Born oyó la voz de Hühnle que daba instrucciones a los hombres; luego el apagado tañido del metal al ser golpeado, el gemido de Hühnle al agacharse para comenzar a avanzar a gatas por debajo de las conducciones.
—El tubo de ventilación —dijo Hühnle—. Voy a comprobar junta por junta. Nada. Nada. Nada tampoco.
La voz de Hühnle ejercía un efecto sedante sobre Born, y seguramente también sobre el propio Hühnle, se dijo aquél.
—Un momento —dijo Hühnle—. Cuadrante dos al habla.
Una pausa. Born se mordió el labio inferior.
—Falsa alarma —dijo Hühnle—. Ahora estoy junto... Maldita sea.
—¿Qué hay? —exclamó Born.
—Una caja negra —dijo Hühnle—. Entre dos muelles, debajo de una conducción de treinta centímetros sin ninguna inscripción. Está aproximadamente a un metro de una plancha redonda de acero con el signo A tres, en números romanos. Creo que ya tenemos una. ¿Qué opina usted?
Born examinó ansiosamente el plano del edificio.
—Podría ser. ¿De qué tamaño es la caja?
Hühnle jadeaba.
—Hace mucho calor y hay mucha humedad aquí. Me gustaría saber qué clase de detonante lleva ese artefacto. Si es un detonante de relojería tal vez aún tengamos suerte. Si es un detonante de corrosión por ácido de los que se accionan al moverlo, necesitaremos algo más que suerte... Tengo la caja frente a mí en el suelo. Voy a abrir las dos cerraduras automáticas... Con cuidado, con mucho cuidado. Estos malditos guantes, uno no tiene ningún tacto. Levanto la tapa, muy despacio. Esperemos que no haya ningún cable.

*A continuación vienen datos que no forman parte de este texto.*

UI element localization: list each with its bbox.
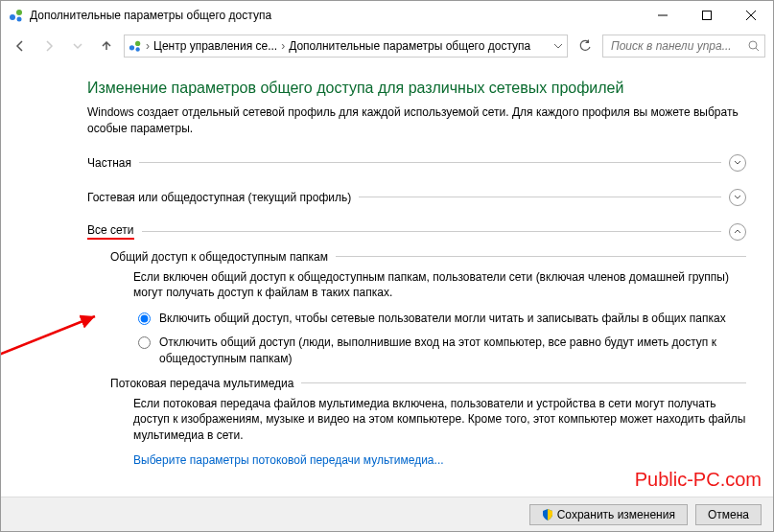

Born contuvo el aliento. Le pareció oír los latidos del corazón de Hühnle. Luego un chirrido en el altavoz. El ruido se debía a una carcajada de Hühnle. —La bomba — anunció —, la bomba consiste en tres destornilladores, dos llaves de cruz, dos, no, tres llaves de garra para tubo. Una caja de herramientas.

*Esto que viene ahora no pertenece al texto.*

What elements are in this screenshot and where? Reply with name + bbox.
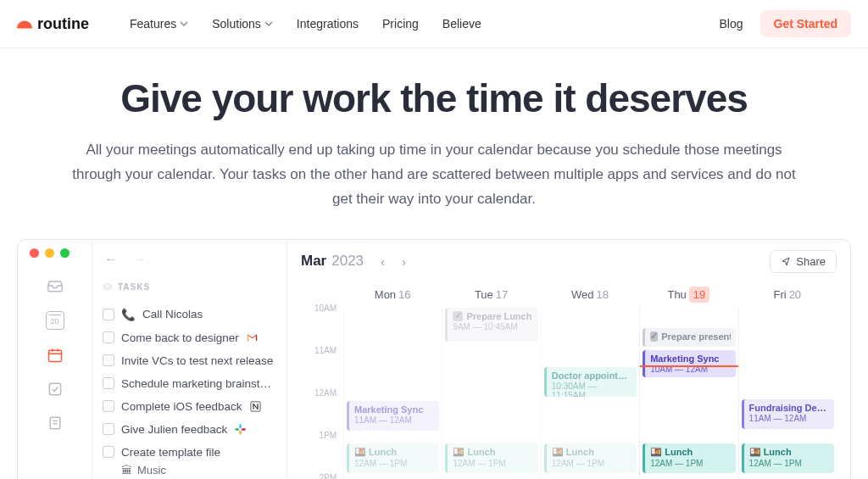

Born respiró hondo. Hühnle dijo:
—Sigo buscando. ¿Tal vez el conejo de Pascua me haya dejado un par de huevos por ahí?
Born no dijo nada. Ya habían registrado la mitad de la superficie de la sala de conducciones. Dentro de diez minutos, tendría la seguridad de que la cúpula del reactor estaba fuera de peligro. Comenzó a pensar cómo organizaría la reparación de la conducción rota. Primero sería preciso esperar que disminuyeran las radiaciones —las medidas y análisis de radiactividad indicarían cuánto tiempo sería necesario dejar transcurrir—, luego podría entrar en acción el equipo de descontaminación, con la colaboración del servicio de control de radiaciones de Karlsruhe. Al mismo tiempo, los técnicos comenzarían a revisar el núcleo del reactor en busca de posibles desperfectos. Seguramente se habrían torcido un par de barras de reacción. Born comenzó a calcular cuántos días tendría que permanecer parado el reactor.

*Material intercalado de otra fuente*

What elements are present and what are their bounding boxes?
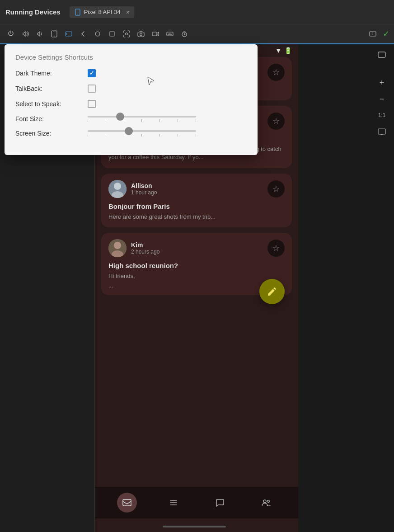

Un crujido en el altavoz. Born arrojó el lápiz y pensó: mis reacciones no son normales. Catorce hombres están arriesgando la vida ahí dentro y yo actúo como si sólo se tratara de una molesta interrupción de la producción.
La voz de Hühnle:
—Pronto habremos terminado. Ya puede poner una cerveza en el refrigerador. Casi podría hacer reventar esta coraza, sólo de pensar en una botella de Pilsener.
Born advirtió el perfume de Anne, antes de que ella le tocase. La atrajo hacia sí con el brazo izquierdo.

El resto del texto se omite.